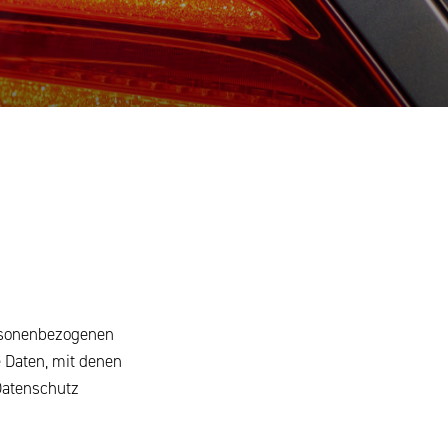
ersonenbezogenen
 Daten, mit denen
Datenschutz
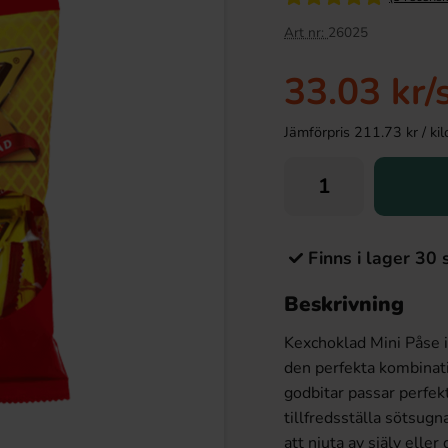
Art nr:
26025
33.03 kr
/
Jämförpris 211.73 kr / kilo 
Finns i lager 30 
Beskrivning
Kexchoklad Mini Påse i
den perfekta kombinat
godbitar passar perfek
tillfredsställa sötsugn
att njuta av själv elle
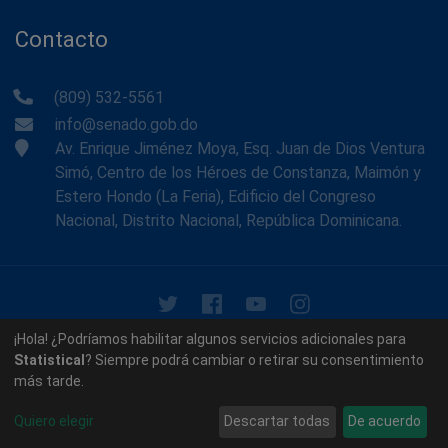
Contacto
(809) 532-5561
info@senado.gob.do
Av. Enrique Jiménez Moya, Esq. Juan de Dios Ventura
Simó, Centro de los Héroes de Constanza, Maimón y
Estero Hondo (La Feria), Edificio del Congreso
Nacional, Distrito Nacional, República Dominicana.
© 2026 - Memoria Histórica del Senado de la República
¡Hola! ¿Podríamos habilitar algunos servicios adicionales para
Dominicana. Todos los derechos reservados.
Statistical
? Siempre podrá cambiar o retirar su consentimiento
más tarde.
Contáctenos
Acerca de nosotros
Quiero elegir
Descartar todas
De acuerdo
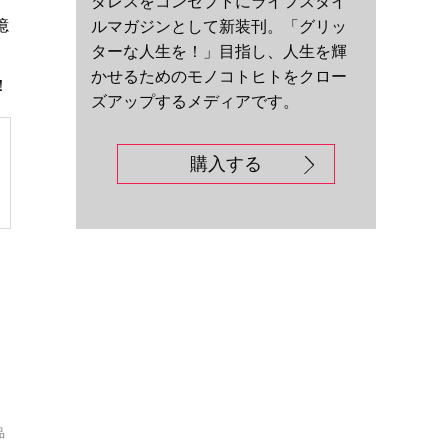
ダレスをコンセプトにライフスタイ
憶
ルマガジンとして新装刊。「グリッ
ターな人生を！」目指し、人生を輝
かせるためのモノコトヒトをクロー
！
ズアップするメディアです。
購入する
品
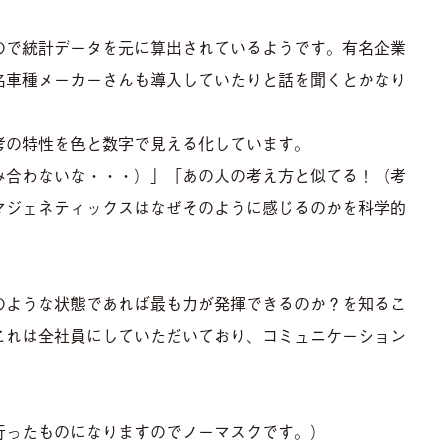
ので統計データを元に算出されているようです。有名企業
名車種メーカーさんも導入していたりと話を聞くとかなり
考の特性を色と数字で見える化しています。
み合わないな・・・）」「あの人の考え方と似てる！（考
マジェネティックスはなぜそのように感じるのかを科学的
のような状態であれば最も力が発揮できるのか？を知るこ
これは全社員にしていただいており、コミュニケーション
行ったものになりますのでノーマスクです。）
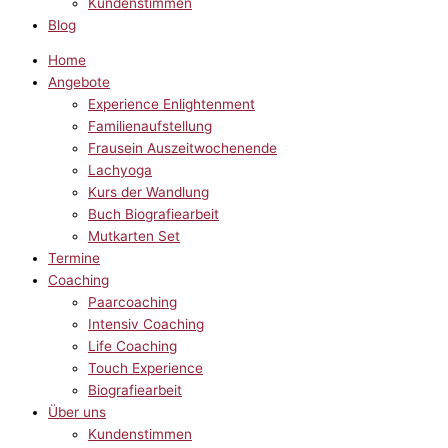
Kundenstimmen
Blog
Home
Angebote
Experience Enlightenment
Familienaufstellung
Frausein Auszeitwochenende
Lachyoga
Kurs der Wandlung
Buch Biografiearbeit
Mutkarten Set
Termine
Coaching
Paarcoaching
Intensiv Coaching
Life Coaching
Touch Experience
Biografiearbeit
Über uns
Kundenstimmen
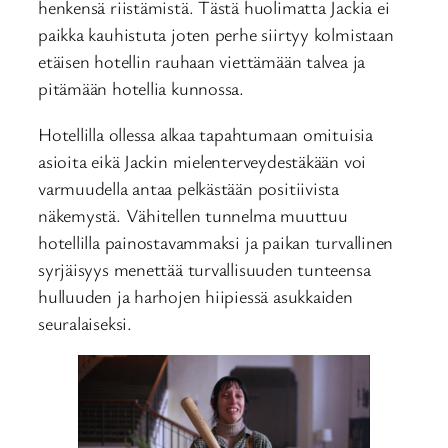
henkensä riistämistä. Tästä huolimatta Jackia ei
paikka kauhistuta joten perhe siirtyy kolmistaan
etäisen hotellin rauhaan viettämään talvea ja
pitämään hotellia kunnossa.
Hotellilla ollessa alkaa tapahtumaan omituisia
asioita eikä Jackin mielenterveydestäkään voi
varmuudella antaa pelkästään positiivista
näkemystä. Vähitellen tunnelma muuttuu
hotellilla painostavammaksi ja paikan turvallinen
syrjäisyys menettää turvallisuuden tunteensa
hulluuden ja harhojen hiipiessä asukkaiden
seuralaiseksi.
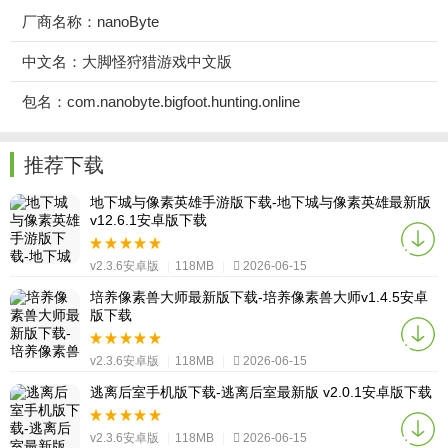
厂商名称：nanoByte
中文名：大脚怪狩猎游戏中文版
包名：com.nanobyte.bigfoot.hunting.online
推荐下载
地下城与像素英雄手游版下载-地下城与像素英雄最新版
v12.6.1安卓版下载
v2.3.6安卓版
|
118MB
|
2026-06-15
培养像素兽大师最新版下载-培养像素兽大师v1.4.5安卓
版下载
v2.3.6安卓版
|
118MB
|
2026-06-15
逃离后室手机版下载-逃离后室最新版 v2.0.1安卓版下载
v2.3.6安卓版
|
118MB
|
2026-06-15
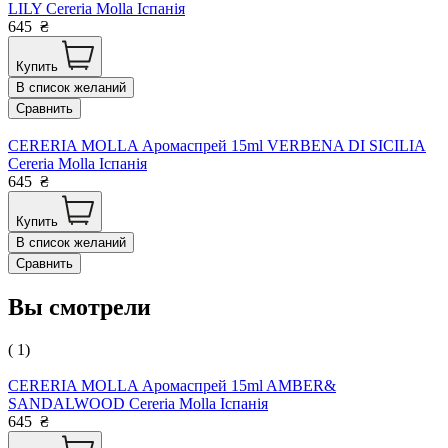
LILY Cereria Molla Іспанія
645
₴
Купить
В список желаний
Сравнить
CERERIA MOLLA Аромаспрей 15ml VERBENA DI SICILIA
Cereria Molla Іспанія
645
₴
Купить
В список желаний
Сравнить
Вы смотрели
( 1)
CERERIA MOLLA Аромаспрей 15ml AMBER&
SANDALWOOD Cereria Molla Іспанія
645
₴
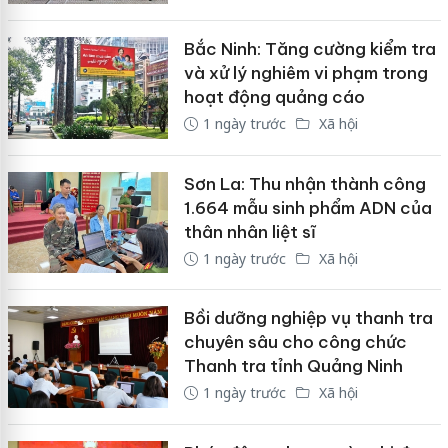
Bắc Ninh: Tăng cường kiểm tra
và xử lý nghiêm vi phạm trong
hoạt động quảng cáo
1 ngày trước
Xã hội
Sơn La: Thu nhận thành công
1.664 mẫu sinh phẩm ADN của
thân nhân liệt sĩ
1 ngày trước
Xã hội
Bồi dưỡng nghiệp vụ thanh tra
chuyên sâu cho công chức
Thanh tra tỉnh Quảng Ninh
1 ngày trước
Xã hội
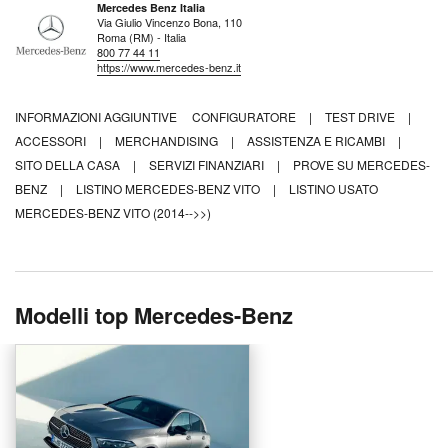
Mercedes Benz Italia
Via Giulio Vincenzo Bona, 110
Roma (RM) - Italia
800 77 44 11
https://www.mercedes-benz.it
INFORMAZIONI AGGIUNTIVE
CONFIGURATORE
|
TEST DRIVE
|
ACCESSORI
|
MERCHANDISING
|
ASSISTENZA E RICAMBI
|
SITO DELLA CASA
|
SERVIZI FINANZIARI
|
PROVE SU MERCEDES-
BENZ
|
LISTINO MERCEDES-BENZ VITO
|
LISTINO USATO
MERCEDES-BENZ VITO (2014-->>)
Modelli top Mercedes-Benz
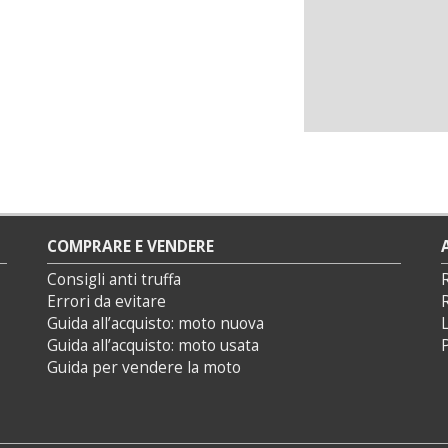
COMPRARE E VENDERE
Consigli anti truffa
Errori da evitare
Guida all’acquisto: moto nuova
L
Guida all’acquisto: moto usata
P
Guida per vendere la moto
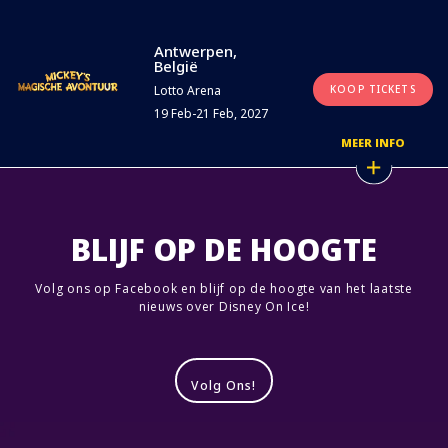
Antwerpen,
België
Lotto Arena
KOOP TICKETS
19 Feb-21 Feb, 2027
MEER INFO
BLIJF OP DE HOOGTE
Volg ons op Facebook en blijf op de hoogte van het laatste
nieuws over Disney On Ice!
Volg Ons!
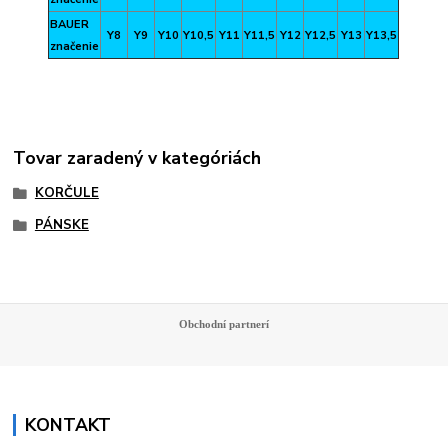
BAUER
Y8
Y9
Y10
Y10,5
Y11
Y11,5
Y12
Y12,5
Y13
Y13,5
značenie
Tovar zaradený v kategóriách
KORČULE
PÁNSKE
Obchodní partnerí
KONTAKT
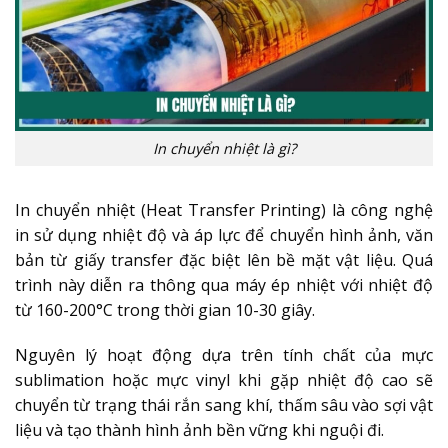
In chuyển nhiệt là gì?
In chuyển nhiệt (Heat Transfer Printing) là công nghệ
in sử dụng nhiệt độ và áp lực để chuyển hình ảnh, văn
bản từ giấy transfer đặc biệt lên bề mặt vật liệu. Quá
trình này diễn ra thông qua máy ép nhiệt với nhiệt độ
từ 160-200°C trong thời gian 10-30 giây.
Nguyên lý hoạt động dựa trên tính chất của mực
sublimation hoặc mực vinyl khi gặp nhiệt độ cao sẽ
chuyển từ trạng thái rắn sang khí, thấm sâu vào sợi vật
liệu và tạo thành hình ảnh bền vững khi nguội đi.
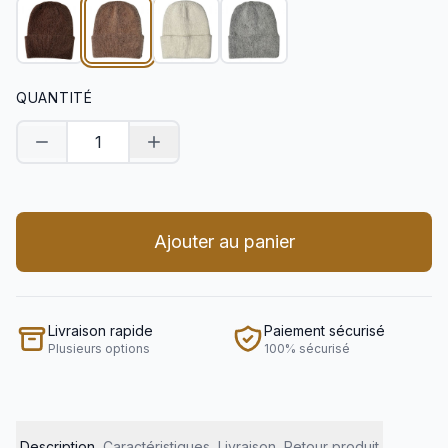
QUANTITÉ
Diminuer la quantité
Augmenter la quantité
Ajouter au panier
Livraison rapide
Paiement sécurisé
Plusieurs options
100% sécurisé
Description
Caractéristiques
Livraison
Retour produit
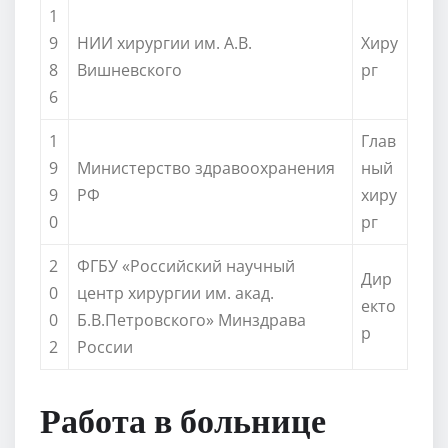
1
9
НИИ хирургии им. А.В.
Хиру
8
Вишневского
рг
6
1
Глав
9
Министерство здравоохранения
ный
9
РФ
хиру
0
рг
2
ФГБУ «Российский научный
Дир
0
центр хирургии им. акад.
екто
0
Б.В.Петровского» Минздрава
р
2
России
Работа в больнице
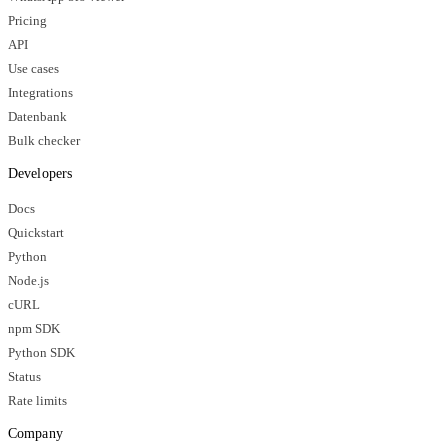
Pricing
API
Use cases
Integrations
Datenbank
Bulk checker
Developers
Docs
Quickstart
Python
Node.js
cURL
npm SDK
Python SDK
Status
Rate limits
Company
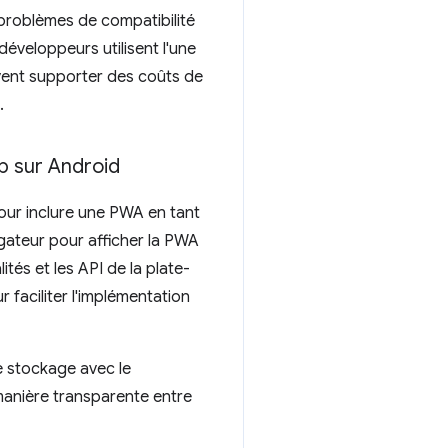
 problèmes de compatibilité
éveloppeurs utilisent l'une
ivent supporter des coûts de
.
b sur Android
r inclure une PWA en tant
igateur pour afficher la PWA
ités et les API de la plate-
 faciliter l'implémentation
e stockage avec le
manière transparente entre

§ Work to be completed:
Set down the material once more, exactly, with the pictures omitted.

§ Completed exercise:
ersonenbezogenen
 Daten, mit denen
Datenschutz
Art nr:
26025
33.03 kr
/
Jämförpris 211.73 kr / kilo 
Finns i lager 30 
Beskrivning
Kexchoklad Mini Påse i
den perfekta kombinat
godbitar passar perfek
tillfredsställa sötsugn
att njuta av själv elle
Contacto
(809) 532-5561
info@senado.gob.do
Av. Enrique Jiménez Moya, Esq. Juan de Dios Ventura
Simó, Centro de los Héroes de Constanza, Maimón y
Estero Hondo (La Feria), Edificio del Congreso
Nacional, Distrito Nacional, República Dominicana.
© 2026 - Memoria Histórica del Senado de la República
¡Hola! ¿Podríamos habilitar algunos servicios adicionales para
Dominicana. Todos los derechos reservados.
Statistical
? Siempre podrá cambiar o retirar su consentimiento
más tarde.
Contáctenos
Acerca de nosotros
Quiero elegir
Descartar todas
De acuerdo
ダレスをコンセプトにライフスタイ
憶
ルマガジンとして新装刊。「グリッ
ターな人生を！」目指し、人生を輝
かせるためのモノコトヒトをクロー
！
ズアップするメディアです。
購入する
品
ので統計データを元に算出されているようです。有名企業
名車種メーカーさんも導入していたりと話を聞くとかなり
考の特性を色と数字で見える化しています。
み合わないな・・・）」「あの人の考え方と似てる！（考
マジェネティックスはなぜそのように感じるのかを科学的
のような状態であれば最も力が発揮できるのか？を知るこ
これは全社員にしていただいており、コミュニケーション
行ったものになりますのでノーマスクです。）
Kundenstimmen
Blog
Home
Angebote
Experience Enlightenment
Familienaufstellung
Frausein Auszeitwochenende
Lachyoga
Kurs der Wandlung
Buch Biografiearbeit
Mutkarten Set
Termine
Coaching
Paarcoaching
Intensiv Coaching
Life Coaching
Touch Experience
Biografiearbeit
Über uns
Kundenstimmen
henkensä riistämistä. Tästä huolimatta Jackia ei
paikka kauhistuta joten perhe siirtyy kolmistaan
etäisen hotellin rauhaan viettämään talvea ja
pitämään hotellia kunnossa.
Hotellilla ollessa alkaa tapahtumaan omituisia
asioita eikä Jackin mielenterveydestäkään voi
varmuudella antaa pelkästään positiivista
näkemystä. Vähitellen tunnelma muuttuu
hotellilla painostavammaksi ja paikan turvallinen
syrjäisyys menettää turvallisuuden tunteensa
hulluuden ja harhojen hiipiessä asukkaiden
seuralaiseksi.
厂商名称：nanoByte
中文名：大脚怪狩猎游戏中文版
包名：com.nanobyte.bigfoot.hunting.online
推荐下载
地下城与像素英雄手游版下载-地下城与像素英雄最新版
v12.6.1安卓版下载
v2.3.6安卓版
|
118MB
|
2026-06-15
培养像素兽大师最新版下载-培养像素兽大师v1.4.5安卓
版下载
v2.3.6安卓版
|
118MB
|
2026-06-15
逃离后室手机版下载-逃离后室最新版 v2.0.1安卓版下载
v2.3.6安卓版
|
118MB
|
2026-06-15
LILY Cereria Molla Іспанія
645
₴
Купить
В список желаний
Сравнить
CERERIA MOLLA Аромаспрей 15ml VERBENA DI SICILIA
Cereria Molla Іспанія
645
₴
Купить
В список желаний
Сравнить
Вы смотрели
( 1)
CERERIA MOLLA Аромаспрей 15ml AMBER&
SANDALWOOD Cereria Molla Іспанія
645
₴
Bắc Ninh: Tăng cường kiểm tra
và xử lý nghiêm vi phạm trong
hoạt động quảng cáo
1 ngày trước
Xã hội
Sơn La: Thu nhận thành công
1.664 mẫu sinh phẩm ADN của
thân nhân liệt sĩ
1 ngày trước
Xã hội
Bồi dưỡng nghiệp vụ thanh tra
chuyên sâu cho công chức
Thanh tra tỉnh Quảng Ninh
1 ngày trước
Xã hội
Mercedes Benz Italia
Via Giulio Vincenzo Bona, 110
Roma (RM) - Italia
800 77 44 11
https://www.mercedes-benz.it
INFORMAZIONI AGGIUNTIVE
CONFIGURATORE
|
TEST DRIVE
|
ACCESSORI
|
MERCHANDISING
|
ASSISTENZA E RICAMBI
|
SITO DELLA CASA
|
SERVIZI FINANZIARI
|
PROVE SU MERCEDES-
BENZ
|
LISTINO MERCEDES-BENZ VITO
|
LISTINO USATO
MERCEDES-BENZ VITO (2014-->>)
Modelli top Mercedes-Benz
COMPRARE E VENDERE
Consigli anti truffa
Errori da evitare
Guida all’acquisto: moto nuova
L
Guida all’acquisto: moto usata
P
Guida per vendere la moto
Antwerpen,
België
Lotto Arena
KOOP TICKETS
19 Feb-21 Feb, 2027
MEER INFO
BLIJF OP DE HOOGTE
Volg ons op Facebook en blijf op de hoogte van het laatste
nieuws over Disney On Ice!
Volg Ons!
BAUER
Y8
Y9
Y10
Y10,5
Y11
Y11,5
Y12
Y12,5
Y13
Y13,5
značenie
Tovar zaradený v kategóriách
KORČULE
PÁNSKE
Obchodní partnerí
KONTAKT
In chuyển nhiệt là gì?
In chuyển nhiệt (Heat Transfer Printing) là công nghệ
in sử dụng nhiệt độ và áp lực để chuyển hình ảnh, văn
bản từ giấy transfer đặc biệt lên bề mặt vật liệu. Quá
trình này diễn ra thông qua máy ép nhiệt với nhiệt độ
từ 160-200°C trong thời gian 10-30 giây.
Nguyên lý hoạt động dựa trên tính chất của mực
sublimation hoặc mực vinyl khi gặp nhiệt độ cao sẽ
chuyển từ trạng thái rắn sang khí, thấm sâu vào sợi vật
liệu và tạo thành hình ảnh bền vững khi nguội đi.
QUANTITÉ
Diminuer la quantité
Augmenter la quantité
Ajouter au panier
Livraison rapide
Paiement sécurisé
Plusieurs options
100% sécurisé
Description
Caractéristiques
Livraison
Retour produit
1
9
НИИ хирургии им. А.В.
Хиру
8
Вишневского
рг
6
1
Глав
9
Министерство здравоохранения
ный
9
РФ
хиру
0
рг
2
ФГБУ «Российский научный
Дир
0
центр хирургии им. акад.
екто
0
Б.В.Петровского» Минздрава
р
2
России
Работа в больнице
Pricing
API
Use cases
Integrations
Datenbank
Bulk checker
Developers
Docs
Quickstart
Python
Node.js
cURL
npm SDK
Python SDK
Status
Rate limits
Company
 problèmes de compatibilité
éveloppeurs utilisent l'une
ivent supporter des coûts de
.
b sur Android
r inclure une PWA en tant
igateur pour afficher la PWA
ités et les API de la plate-
 faciliter l'implémentation
e stockage avec le
manière transparente entre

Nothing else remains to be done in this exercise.